È notizia di questi giorni che il prefetto di Milano ha interpellato il Ministero degli Interni sulla questione della trascrizione integrale degli atti di nascita di bambini nati da utero in affitto, trascrizione che il sindaco di Milano Giuseppe Sala aveva disposto nel luglio scorso. In particolare, lo scorso 2 luglio 2022 in occasione del Gay Pride il sindaco di Milano Beppe Sala annunciava pubblicamente dal palco della manifestazione di avereda ieri riattivato il riconoscimento dei figli nati in Italia da coppie omogenitoriali. È con grande gioia che ho firmato ieri io personalmente nel mio ufficio” aggiungendo che “Milano vuole essere la capitale dei diritti e dei doveri!”.[1]

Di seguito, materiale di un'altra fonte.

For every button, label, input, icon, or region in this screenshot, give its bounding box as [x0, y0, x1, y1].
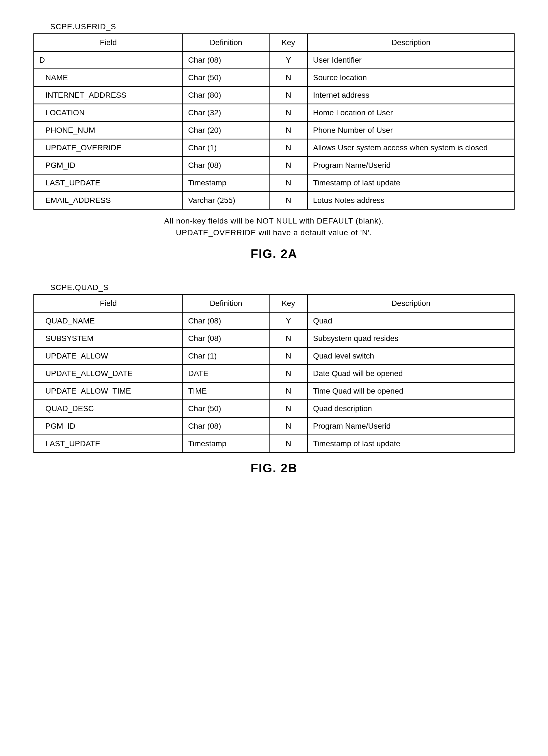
- cell-field: PHONE_NUM: [34, 122, 183, 139]
- cell-description: Date Quad will be opened: [308, 365, 514, 382]
- cell-field: QUAD_DESC: [34, 400, 183, 418]
- figure-a-footnote: All non-key fields will be NOT NULL with…: [33, 215, 515, 239]
- table-row: UPDATE_ALLOWChar (1)NQuad level switch: [34, 347, 514, 365]
- cell-description: Subsystem quad resides: [308, 330, 514, 347]
- table-row: UPDATE_ALLOW_TIMETIMENTime Quad will be …: [34, 382, 514, 400]
- cell-description: Home Location of User: [308, 104, 514, 122]
- figure-2b-block: SCPE.QUAD_S Field Definition Key Descrip…: [33, 283, 515, 475]
- cell-key: N: [269, 192, 308, 209]
- cell-key: N: [269, 435, 308, 453]
- table-row: QUAD_DESCChar (50)NQuad description: [34, 400, 514, 418]
- cell-description: Lotus Notes address: [308, 192, 514, 209]
- cell-field: SUBSYSTEM: [34, 330, 183, 347]
- cell-field: UPDATE_ALLOW: [34, 347, 183, 365]
- table-row: SUBSYSTEMChar (08)NSubsystem quad reside…: [34, 330, 514, 347]
- table-row: PGM_IDChar (08)NProgram Name/Userid: [34, 418, 514, 435]
- cell-field: LOCATION: [34, 104, 183, 122]
- cell-description: Quad: [308, 312, 514, 330]
- cell-field: PGM_ID: [34, 157, 183, 174]
- table-b-header-row: Field Definition Key Description: [34, 295, 514, 312]
- th-description: Description: [308, 295, 514, 312]
- cell-definition: TIME: [183, 382, 269, 400]
- cell-description: Allows User system access when system is…: [308, 139, 514, 157]
- cell-key: N: [269, 347, 308, 365]
- th-description: Description: [308, 34, 514, 51]
- cell-definition: Char (20): [183, 122, 269, 139]
- cell-definition: Timestamp: [183, 174, 269, 192]
- table-row: LOCATIONChar (32)NHome Location of User: [34, 104, 514, 122]
- cell-description: Timestamp of last update: [308, 174, 514, 192]
- cell-definition: Char (1): [183, 139, 269, 157]
- cell-field: NAME: [34, 69, 183, 87]
- figure-a-label: FIG. 2A: [33, 247, 515, 261]
- table-row: LAST_UPDATETimestampNTimestamp of last u…: [34, 174, 514, 192]
- th-field: Field: [34, 295, 183, 312]
- cell-key: N: [269, 330, 308, 347]
- cell-definition: Char (08): [183, 157, 269, 174]
- cell-key: N: [269, 365, 308, 382]
- cell-description: Internet address: [308, 87, 514, 104]
- cell-key: N: [269, 122, 308, 139]
- cell-description: Phone Number of User: [308, 122, 514, 139]
- cell-description: Program Name/Userid: [308, 157, 514, 174]
- cell-key: N: [269, 174, 308, 192]
- cell-field: INTERNET_ADDRESS: [34, 87, 183, 104]
- cell-description: Time Quad will be opened: [308, 382, 514, 400]
- cell-key: N: [269, 104, 308, 122]
- cell-key: N: [269, 418, 308, 435]
- cell-key: N: [269, 382, 308, 400]
- cell-key: N: [269, 69, 308, 87]
- cell-definition: Char (50): [183, 69, 269, 87]
- cell-description: Quad description: [308, 400, 514, 418]
- cell-definition: Char (1): [183, 347, 269, 365]
- cell-description: Program Name/Userid: [308, 418, 514, 435]
- th-definition: Definition: [183, 295, 269, 312]
- cell-definition: Char (08): [183, 51, 269, 69]
- table-row: UPDATE_ALLOW_DATEDATENDate Quad will be …: [34, 365, 514, 382]
- cell-description: User Identifier: [308, 51, 514, 69]
- cell-field: LAST_UPDATE: [34, 174, 183, 192]
- table-row: EMAIL_ADDRESSVarchar (255)NLotus Notes a…: [34, 192, 514, 209]
- cell-definition: DATE: [183, 365, 269, 382]
- cell-field: UPDATE_OVERRIDE: [34, 139, 183, 157]
- table-row: QUAD_NAMEChar (08)YQuad: [34, 312, 514, 330]
- cell-key: N: [269, 87, 308, 104]
- table-row: PHONE_NUMChar (20)NPhone Number of User: [34, 122, 514, 139]
- cell-field: UPDATE_ALLOW_TIME: [34, 382, 183, 400]
- footnote-line-2: UPDATE_OVERRIDE will have a default valu…: [176, 228, 372, 237]
- table-a: Field Definition Key Description DChar (…: [33, 33, 515, 210]
- cell-definition: Char (08): [183, 330, 269, 347]
- figure-b-label: FIG. 2B: [33, 461, 515, 475]
- table-b-title: SCPE.QUAD_S: [50, 283, 515, 292]
- cell-definition: Char (50): [183, 400, 269, 418]
- table-row: PGM_IDChar (08)NProgram Name/Userid: [34, 157, 514, 174]
- table-row: LAST_UPDATETimestampNTimestamp of last u…: [34, 435, 514, 453]
- cell-definition: Varchar (255): [183, 192, 269, 209]
- figure-2a-block: SCPE.USERID_S Field Definition Key Descr…: [33, 22, 515, 261]
- cell-key: N: [269, 157, 308, 174]
- table-row: DChar (08)YUser Identifier: [34, 51, 514, 69]
- cell-field: QUAD_NAME: [34, 312, 183, 330]
- cell-definition: Char (08): [183, 312, 269, 330]
- cell-key: N: [269, 139, 308, 157]
- table-a-title: SCPE.USERID_S: [50, 22, 515, 31]
- th-key: Key: [269, 34, 308, 51]
- cell-key: Y: [269, 312, 308, 330]
- table-b: Field Definition Key Description QUAD_NA…: [33, 294, 515, 453]
- table-row: UPDATE_OVERRIDEChar (1)NAllows User syst…: [34, 139, 514, 157]
- cell-description: Source location: [308, 69, 514, 87]
- cell-definition: Char (32): [183, 104, 269, 122]
- th-field: Field: [34, 34, 183, 51]
- th-key: Key: [269, 295, 308, 312]
- cell-field: EMAIL_ADDRESS: [34, 192, 183, 209]
- cell-key: N: [269, 400, 308, 418]
- cell-description: Quad level switch: [308, 347, 514, 365]
- cell-field: D: [34, 51, 183, 69]
- cell-definition: Char (80): [183, 87, 269, 104]
- cell-description: Timestamp of last update: [308, 435, 514, 453]
- footnote-line-1: All non-key fields will be NOT NULL with…: [164, 217, 384, 225]
- table-row: NAMEChar (50)NSource location: [34, 69, 514, 87]
- cell-definition: Timestamp: [183, 435, 269, 453]
- cell-key: Y: [269, 51, 308, 69]
- cell-field: LAST_UPDATE: [34, 435, 183, 453]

La pratica dell’utero in affitto -o gestazione per altri- non può essere a nessun titolo considerata un diritto. In Italia costituisce infatti unreato ai sensi della legge 40/2004 (art. 12, comma 6): “Chiunque, in qualsiasi forma, realizza, organizza o pubblicizza la commercializzazione di gameti o di embrioni o la surrogazione di maternità è punito con la reclusione da tre mesi a due anni e con la multa da 600.000 a un milione di euro”.

Tutte le successive sentenze in materia ribadiscono senza eccezioni in modo inequivoco il divieto e la condanna della gestazione per altri, pratica a cui è attribuito un «elevato grado di disvalore» in quanto «offende in modo intollerabile la dignità della donna e mina nel profondo le relazioni umane» (Corte costituzionale, sentenza 272/2017).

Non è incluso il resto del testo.